→ **Directions for this task**
Each line below from the one containing "Татьяна Новикова (118, 2031)" through the one containing "Пушкиниана (531, 183)" is to be given again exactly, and no line outside that span.

→ **The records**
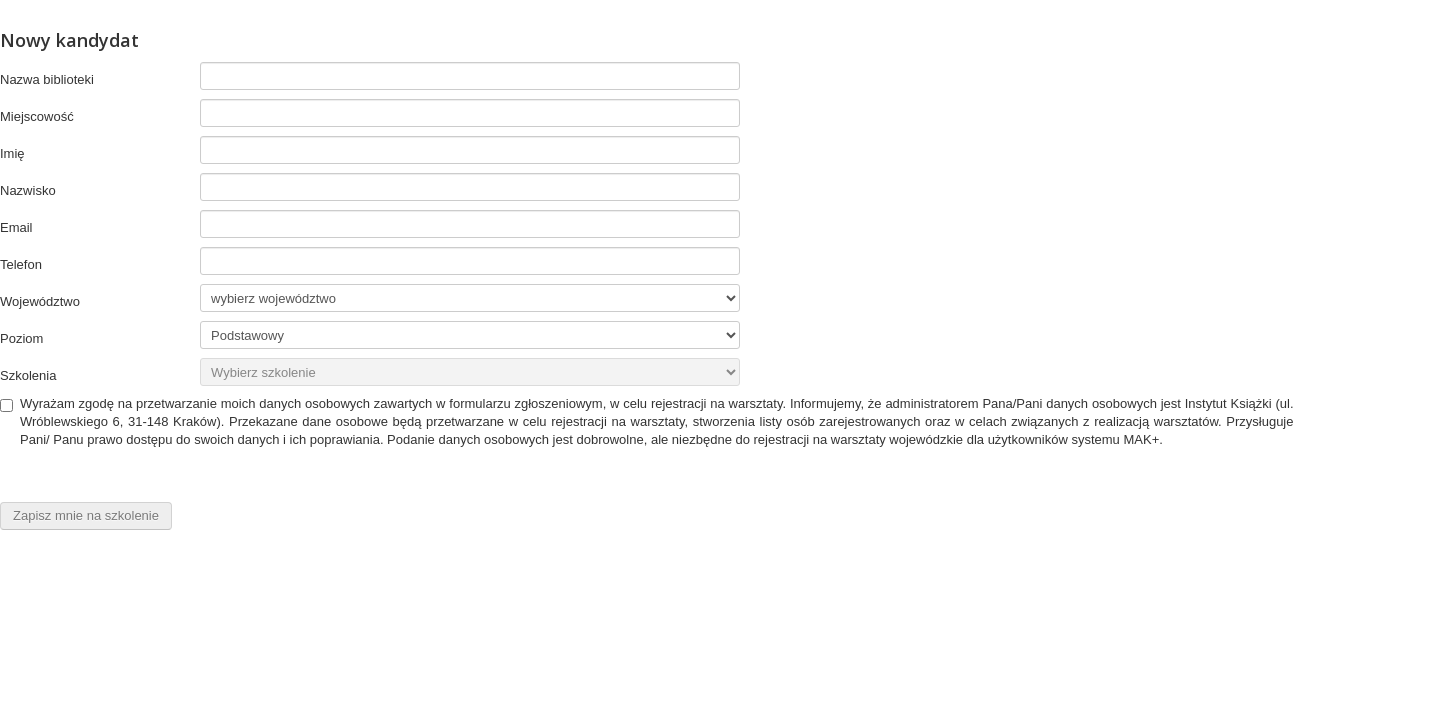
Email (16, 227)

* * *

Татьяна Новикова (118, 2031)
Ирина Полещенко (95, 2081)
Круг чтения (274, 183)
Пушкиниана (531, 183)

→ **Answer**
Татьяна Новикова (118, 2031)
Ирина Полещенко (95, 2081)
Круг чтения (274, 183)
Пушкиниана (531, 183)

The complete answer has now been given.